Jonathan has been an industrial mentor for the Surrey University Ion Beam Centre Steering Committee, European SPIRIT Programme (Support of Public and Industrial Research using Ion Beam Technology), and the “Amorphous Chalcogenide-Based Optoelectronic Platform for Next Generation Optoelectronic Technologies” with Surrey, Southampton and Cambridge Universities.
After obtaining his degrees in physics and nuclear physics at the University of Manchester, Jonathan spent his early career working with ion beams in isotope mass spectrometry at Vacuum Generators and then Columbia University.
Professor Roger Webb
Roger joined the Department in 1983 as a Research Fellow with the SRC (as it was then - interesting how the EPSRC has gained letters over the years) Surrey Ion Beam Centre. He was employed to look after the computing facilities associated with the research group - a single pdp11, about half of the computer "power" in the department in those days.
Before this he had spent 3 years as a post doc at the Naval Postgraduate School in Monterey California, making Molecular Dynamics Studies and Computer Animations, which is still the main area of his research activities.

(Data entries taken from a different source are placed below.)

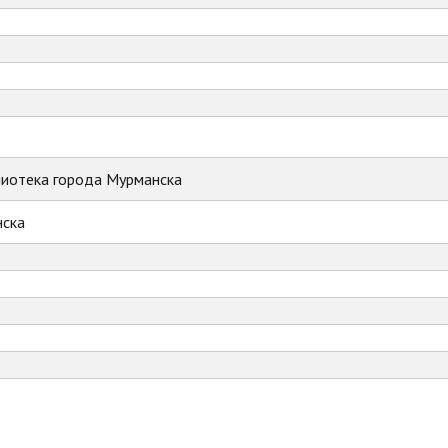
лиотека города Мурманска
ска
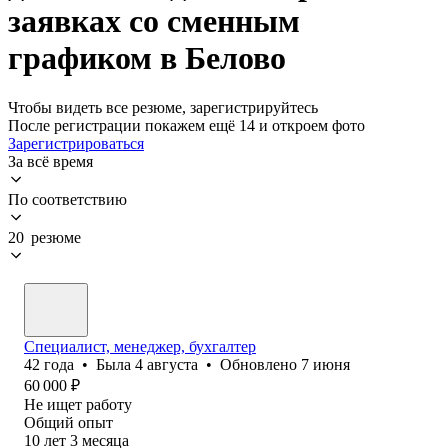
заявках со сменным
графиком в Белово
Чтобы видеть все резюме, зарегистрируйтесь
После регистрации покажем ещё 14 и откроем фото
Зарегистрироваться
За всё время
По соответствию
20 резюме
Специалист, менеджер, бухгалтер
42
года
•
Была
4 августа
•
Обновлено
7 июня
60 000
₽
Не ищет работу
Общий опыт
10
лет
3
месяца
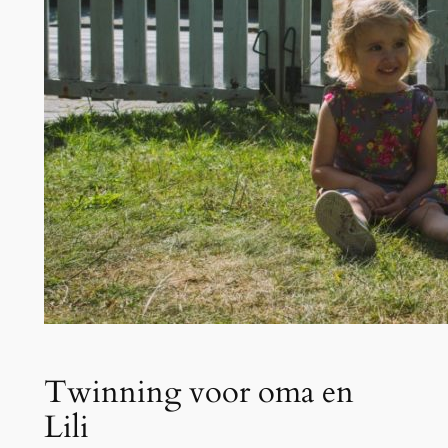
Twinning voor oma en
Lili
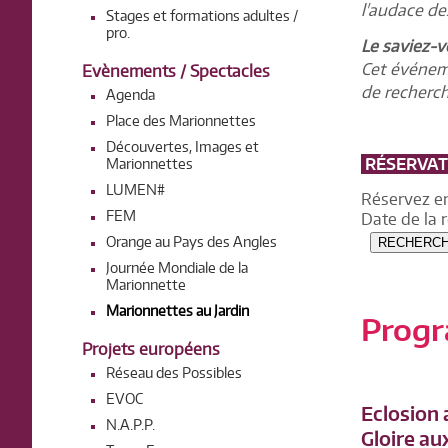
l'audace de
Stages et formations adultes /
pro.
Le saviez-v
Cet événeme
Evènements / Spectacles
de recherche
Agenda
Place des Marionnettes
Découvertes, Images et
RÉSERVATI
Marionnettes
LUMEN#
Réservez en
FEM
Date de la 
Orange au Pays des Angles
RECHERC
Journée Mondiale de la
Marionnette
Marionnettes au Jardin
Progr
Projets européens
Réseau des Possibles
EVOC
Eclosion 
N.A.P.P.
Gloire au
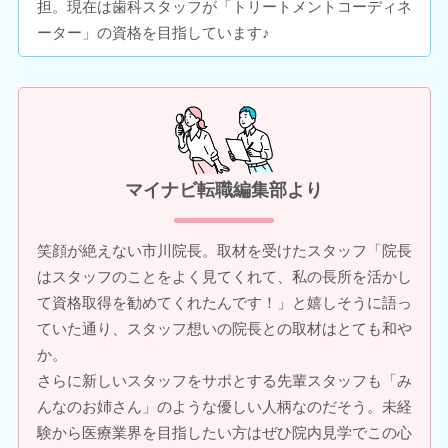
担。現在は歯科スタッフが「トリートメントコーディネ
ーター」の資格を目指しています♪
マイナビ転職編集部より
笑顔が絶えない市川院長。取材を受けたスタッフ「院長
はスタッフのことをよく見てくれて、私の長所を活かし
て資格取得を勧めてくれたんです！」と嬉しそうに語っ
ていた通り、スタッフ想いの院長との取材はとても和や
か。
さらに新しいスタッフをサポとする先輩スタッフも「み
んなのお姉さん」のような優しい人柄なのだそう。未経
験から医療業界を目指したい方はぜひ院内見学でこの心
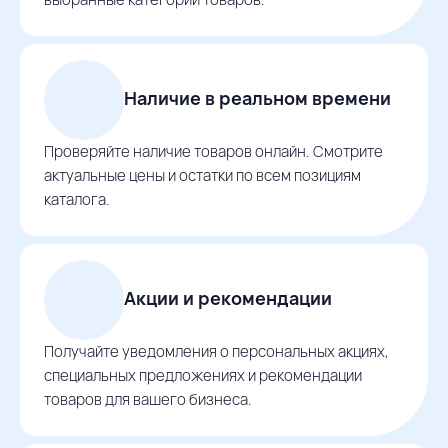
Наличие в реальном времени
Проверяйте наличие товаров онлайн. Смотрите
актуальные цены и остатки по всем позициям
каталога.
Акции и рекомендации
Получайте уведомления о персональных акциях,
специальных предложениях и рекомендации
товаров для вашего бизнеса.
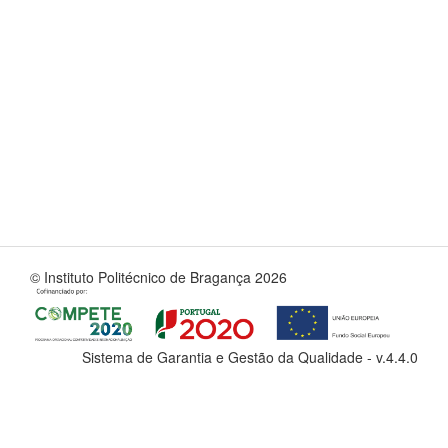
© Instituto Politécnico de Bragança 2026
Sistema de Garantia e Gestão da Qualidade - v.
4.4.0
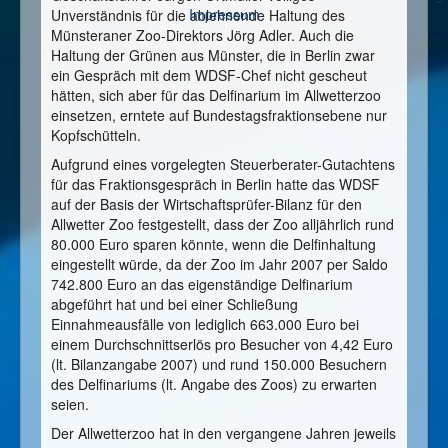
Impressum
Unverständnis für die ablehnende Haltung des
Münsteraner Zoo-Direktors Jörg Adler. Auch die
Haltung der Grünen aus Münster, die in Berlin zwar
ein Gespräch mit dem WDSF-Chef nicht gescheut
hätten, sich aber für das Delfinarium im Allwetterzoo
einsetzen, erntete auf Bundestagsfraktionsebene nur
Kopfschütteln.
Aufgrund eines vorgelegten Steuerberater-Gutachtens
für das Fraktionsgespräch in Berlin hatte das WDSF
auf der Basis der Wirtschaftsprüfer-Bilanz für den
Allwetter Zoo festgestellt, dass der Zoo alljährlich rund
80.000 Euro sparen könnte, wenn die Delfinhaltung
eingestellt würde, da der Zoo im Jahr 2007 per Saldo
742.800 Euro an das eigenständige Delfinarium
abgeführt hat und bei einer Schließung
Einnahmeausfälle von lediglich 663.000 Euro bei
einem Durchschnittserlös pro Besucher von 4,42 Euro
(lt. Bilanzangabe 2007) und rund 150.000 Besuchern
des Delfinariums (lt. Angabe des Zoos) zu erwarten
seien.
Der Allwetterzoo hat in den vergangene Jahren jeweils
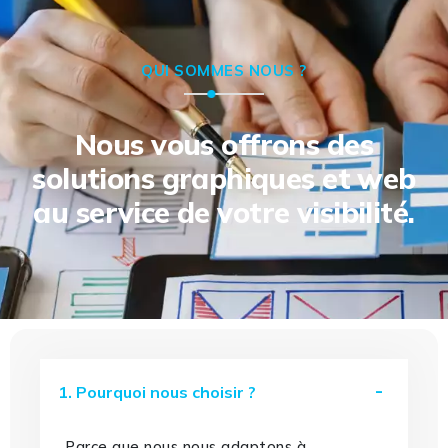
QUI SOMMES NOUS ?
Nous vous offrons des
solutions graphiques et web
au service de votre visibilité.
1. Pourquoi nous choisir ?
Parce que nous nous adaptons à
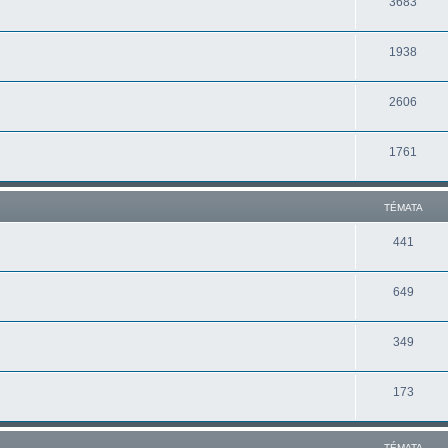
3683
1938
2606
1761
TÉMATA
441
649
349
173
TÉMATA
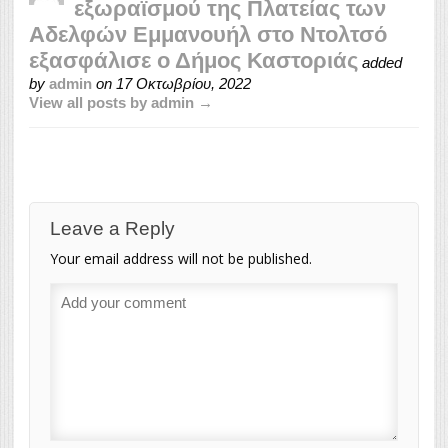
εξωραϊσμού της Πλατείας των
Αδελφών Εμμανουήλ στο Ντολτσό
εξασφάλισε ο Δήμος Καστοριάς
added
by
admin
on
17 Οκτωβρίου, 2022
View all posts by admin →
Leave a Reply
Your email address will not be published.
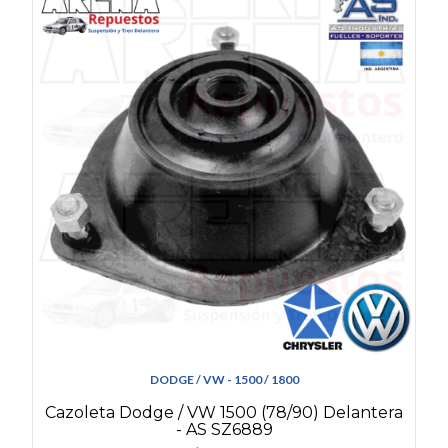
DODGE / VW - 1500 / 1800
Cazoleta Dodge / VW 1500 (78/90) Delantera
- AS SZ6889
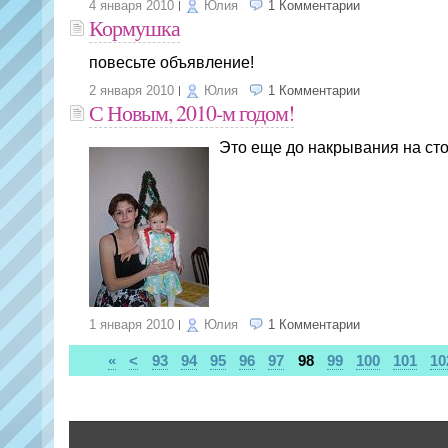
4 января 2010
Юлия
1 Комментарии
Кормушка
повесьте объявление!
2 января 2010
Юлия
1 Комментарии
С Новым, 2010-м годом!
Это еще до накрывания на ст
1 января 2010
Юлия
1 Комментарии
«
<
93
94
95
96
97
98
99
100
101
10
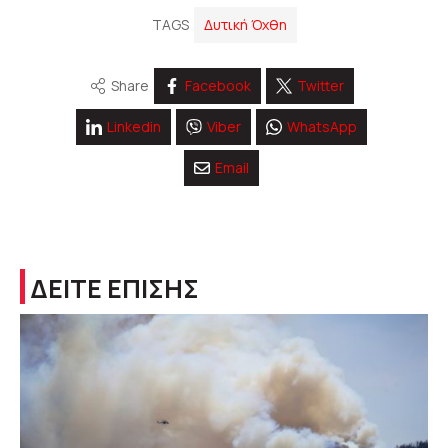
TAGS
Δυτική Όχθη
Share
Facebook
Twitter
Linkedin
Viber
WhatsApp
Email
ΔΕΙΤΕ ΕΠΙΣΗΣ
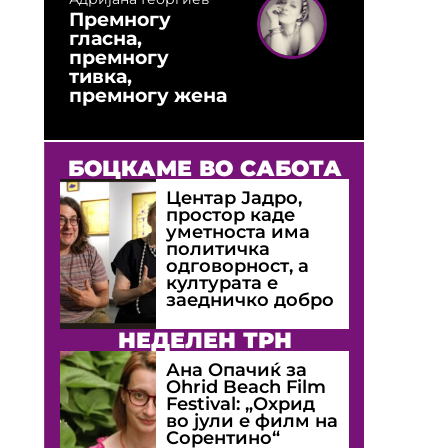
Премногу
гласна,
премногу
тивка,
премногу жена
БОЦКАМЕ ВО САБОТА
Центар Јадро,
простор каде
уметноста има
политичка
одговорност, а
културата е
заедничко добро
НЕДЕЛЕН ТРН
Ана Опачиќ за
Оhrid Beach Film
Festival: „Охрид
во јули е филм на
Сорентино“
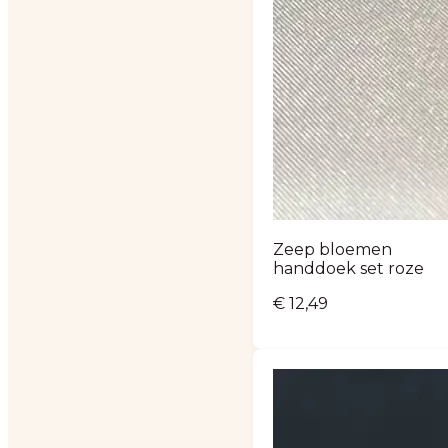
Zeep bloemen
handdoek set roze
€
12,49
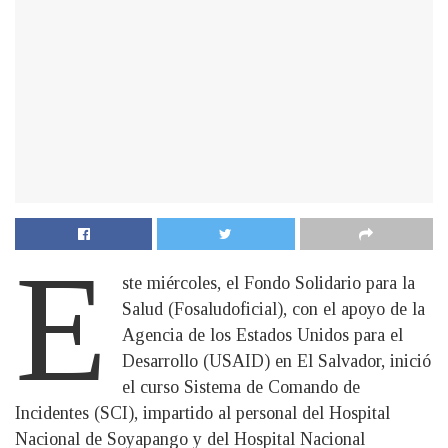
E
ste miércoles, el Fondo Solidario para la
Salud (Fosaludoficial), con el apoyo de la
Agencia de los Estados Unidos para el
Desarrollo (USAID) en El Salvador, inició
el curso Sistema de Comando de
Incidentes (SCI), impartido al personal del Hospital
Nacional de Soyapango y del Hospital Nacional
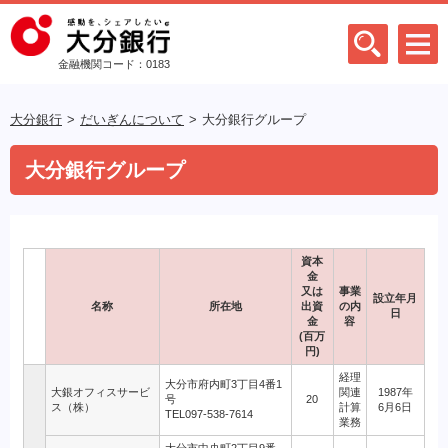
金融機関コード：0183
大分銀行
だいぎんについて
大分銀行グループ
大分銀行グループ
資本
金
又は
事業
設立年月
名称
所在地
出資
の内
日
金
容
(百万
円)
経理
大分市府内町3丁目4番1
大銀オフィスサービ
関連
1987年
号
20
ス（株）
計算
6月6日
TEL097-538-7614
業務
大分市中央町2丁目9番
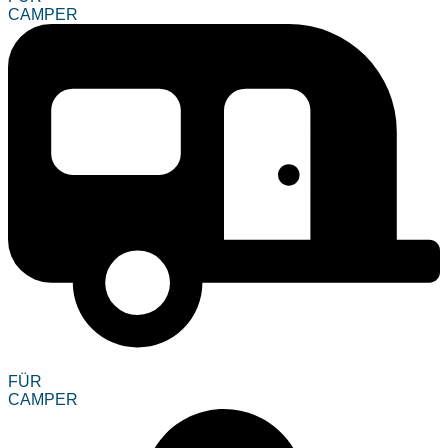
CAMPER
FÜR
CAMPER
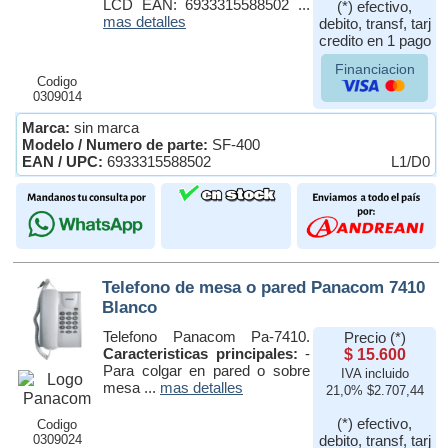
LCD EAN: 6933315588502 ...
(*) efectivo,
mas detalles
debito, transf, tarj
credito en 1 pago
Financiacion
Codigo
0309014
Marca:
sin marca
Modelo / Numero de parte:
SF-400
EAN / UPC:
6933315588502
L1/D0
Telefono de mesa o pared Panacom 7410
Blanco
Telefono Panacom Pa-7410.
Precio (*)
Caracteristicas principales:
-
$ 15.600
Para colgar en pared o sobre
IVA incluido
mesa ...
mas detalles
21,0% $2.707,44
(*) efectivo,
Codigo
0309024
debito, transf, tarj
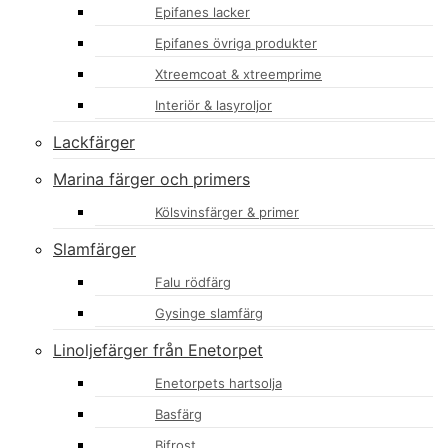
Epifanes lacker
Epifanes övriga produkter
Xtreemcoat & xtreemprime
Interiör & lasyroljor
Lackfärger
Marina färger och primers
Kölsvinsfärger & primer
Slamfärger
Falu rödfärg
Gysinge slamfärg
Linoljefärger från Enetorpet
Enetorpets hartsolja
Basfärg
Bifrost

He did his PhD work in the Electronic & Electrical
Engineering Department of the University of Salford, on the Mathematical Modelling of Atomic Collisions in Solids.
He was made a Lecturer in the Department in 1986, promoted to Senior Lecturer in 1993 and then to Reader in 1997, reaching the dizzy heights of Professor of Ion Beam Physics in 2002. He is the current Director of the Surrey Ion Beam Centre.
He has performed research at Penn State College and the Chinese University of Hong Kong.